→ Task directions
Where does the word "drugs" show up in the records? Copy every line that holds it.

→ Stored data
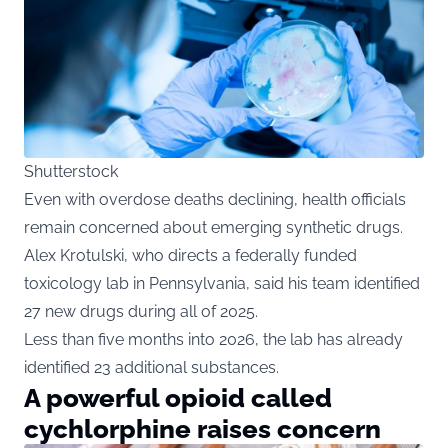
Shutterstock
Even with overdose deaths declining, health officials
remain concerned about emerging synthetic drugs.
Alex Krotulski, who directs a federally funded
toxicology lab in Pennsylvania, said his team identified
27 new drugs during all of 2025.
Less than five months into 2026, the lab has already
identified 23 additional substances.
A powerful opioid called
cychlorphine raises concern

→ Solution for this exercise
remain concerned about emerging synthetic drugs.
27 new drugs during all of 2025.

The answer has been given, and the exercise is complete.